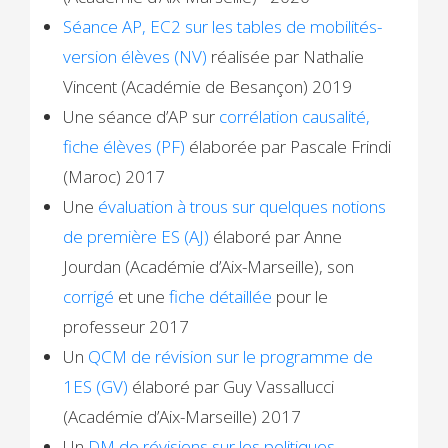
Séance AP, EC2 sur les tables de mobilités-
version élèves (NV)
réalisée par Nathalie
Vincent (Académie de Besançon) 2019
Une séance d’AP sur
corrélation causalité,
fiche élèves (PF)
élaborée par Pascale Frindi
(Maroc) 2017
Une
évaluation à trous sur quelques notions
de première ES (AJ)
élaboré par Anne
Jourdan (Académie d’Aix-Marseille), son
corrigé
et une
fiche détaillée
pour le
professeur 2017
Un
QCM de révision sur le programme de
1ES (GV)
élaboré par Guy Vassallucci
(Académie d’Aix-Marseille) 2017
Un
DM de révisions sur les politiques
· · · · · · ·
_Exercise brief_
Images stay out; the entries above are to be printed exactly.

_Answer to this exercise_
Séance AP, EC2 sur les tables de mobilités-
version élèves (NV)
réalisée par Nathalie
Vincent (Académie de Besançon) 2019
Une séance d’AP sur
corrélation causalité,
fiche élèves (PF)
élaborée par Pascale Frindi
(Maroc) 2017
Une
évaluation à trous sur quelques notions
de première ES (AJ)
élaboré par Anne
Jourdan (Académie d’Aix-Marseille), son
corrigé
et une
fiche détaillée
pour le
professeur 2017
Un
QCM de révision sur le programme de
1ES (GV)
élaboré par Guy Vassallucci
(Académie d’Aix-Marseille) 2017
Un
DM de révisions sur les politiques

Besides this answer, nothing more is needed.